Actually, monologue is not quite right. “Failing Kansas” contains many voices, all heard within a single one. Rouse overlays himself on the taped tracks, and they fracture into a counterpoint that he has called counterpoetry. Indeed, what makes Rouse’s music so fascinating is that it completely merges speech and song into a rich overlay of textures. The songs have a lush pop music texture (some have noticed a seeming Rouse influence on Beck). The melodies are immediate but complexly structured like poetry; his beautiful lyrics are highly musical in tone and rhythm. There is always a bite to Rouse’s music in its layered richness, but there is also a melodic sweetness that comes from the subtle absorption of hymn tune into the texture. It ends with a song so unforgettably effusive that one could almost imagine it given a schlocky arrangement and turned into a hit for Andrea Bocelli.

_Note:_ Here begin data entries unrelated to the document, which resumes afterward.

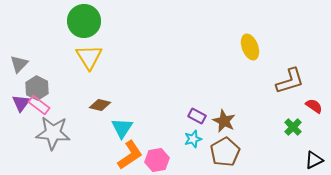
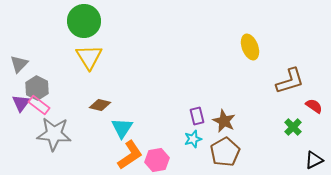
purple rectangle: rotated 48 degrees clockwise
gray star: moved 1 px right, 1 px down
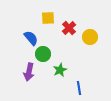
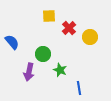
yellow square: moved 1 px right, 2 px up
blue semicircle: moved 19 px left, 4 px down
green star: rotated 24 degrees counterclockwise
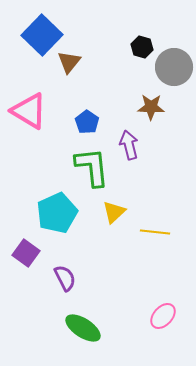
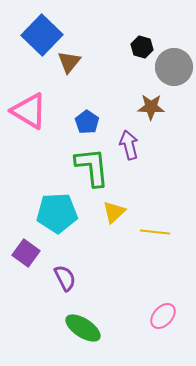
cyan pentagon: rotated 21 degrees clockwise
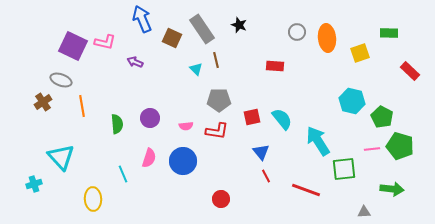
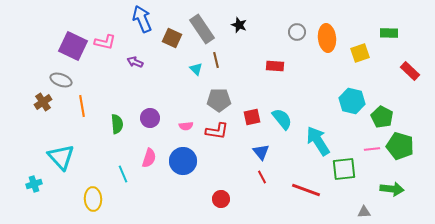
red line at (266, 176): moved 4 px left, 1 px down
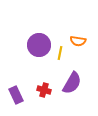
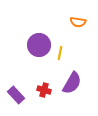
orange semicircle: moved 19 px up
purple rectangle: rotated 18 degrees counterclockwise
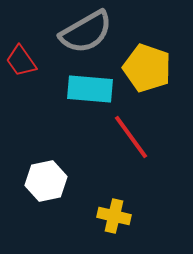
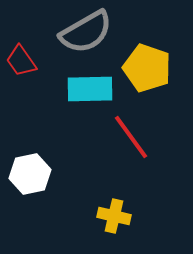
cyan rectangle: rotated 6 degrees counterclockwise
white hexagon: moved 16 px left, 7 px up
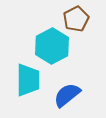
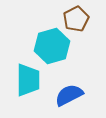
cyan hexagon: rotated 12 degrees clockwise
blue semicircle: moved 2 px right; rotated 12 degrees clockwise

And yet all of this stylistic variety is aimed at a very private and troubling vision. Rouse does not retell “In Cold Blood,” (that’s been done often enough, including at the movies); he instead mulls over it, imagines what the killers feel, tries to understand them. It is a frightening experience to enter into such minds, and the genius of “Failing Kansas” is to break down our defenses through its deceptively flat, cool, understated Midwestern tone. The film helps, too, by its lack of specificity. Images of travel (cars, trains and planes) and images of people and relationships give a kind of real quality to everything without tying the imagination down to specific characters or journeys. We understand the killers’ quest for mythic expression lost in an everyday world.

Glittery, starry new American operas, such as Jake Heggie’s recent “Dead Man Walking,” tell stories we already know and tug at heartstrings well prepared for tugging. “Failing Kansas” doesn’t tug. It makes us think and try to feel as we never have felt. And it does so with music as memorable as the best pop, but better made. This is a profound and considerable achievement.